Il faisait déjà jour, la lumière filtrait à travers les volets mal fermés. La mémoire me revint d'un coup. Thomas ! Il était agenouillé entre mes jambes, avait relevé mon tee-shirt et m'embrassait autour du nombril. Je me redressai si vite que je lui mis un coup de genou dans le menton.

« Qu'est-ce tu fous, bordel ? »

J'avais parlé vite et en français. Il n'avait pas compris les mots, mais l'intonation était suffisante pour qu'il se rende compte que ce type de réveil n'était pas à mon goût. Il se frottait le menton avec une mine peinée. Je reposai ma question en allemand, moins agressivement.

« Je croyais que tu en avais envie... Je voulais te remercier.

— Me remercier ? Bon sang, Thomas !... On ne remercie pas les gens avec des faveurs sexuelles. C'est ça que tu pensais ? Que je t'hébergeais juste parce que j'avais envie que tu me suces ?

— Oui, nan, je sais pas. J'en avais envie aussi », répondit-il, mi-embarrassé, mi-boudeur.

Je ne savais plus où j'en étais. J'étais à la fois furieux, incrédule et vaguement attendri. Et j'arborai une érection que le tissu fin de mon sous-vêtement dissimulait très mal. Je m'interdis de laisser mes yeux glisser vers Thomas pour voir s'il était dans le même état que moi. Je me redressai complètement, de manière à m'asseoir dans le lit et à ne plus l'avoir entre mes jambes.

« Quel âge tu as, au juste ?

— Dix-huit. »

Je lui jetai un regard scrutateur.

« Bientôt, précisa-t-il. Dans trois mois...

— Dix-sept ans, alors. Tu crois pas que tu es un peu jeune pour...

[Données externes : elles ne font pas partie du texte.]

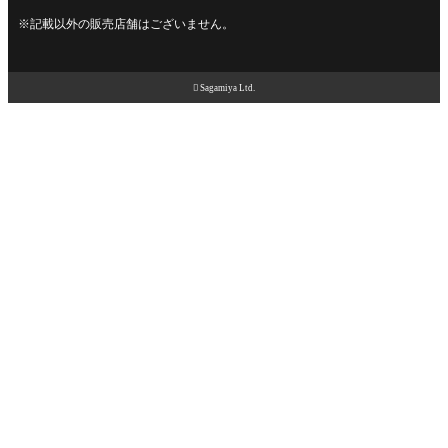
※記載以外の販売店舗はございません。

Sagamiya Ltd.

— Non ! se récria-t-il aussitôt. Et puis tu as quoi, toi ? Un an de plus que moi ?

— Deux, rectifiai-je. J'aurais vingt ans dans trois mois. »

Loin de le faire redescendre sur terre, cette information l'enchanta.

« Oh, on a le même mois d'anniversaire, alors ? Tu es né en février ? »

J'acquiesçai à contrecœur.

« Quel jour ?

— Le 25.

— Ah, ça, c'est génial ! Moi, c'est le 27. Tu devrais venir en Allemagne, on fêtera nos anniversaires ensemble. »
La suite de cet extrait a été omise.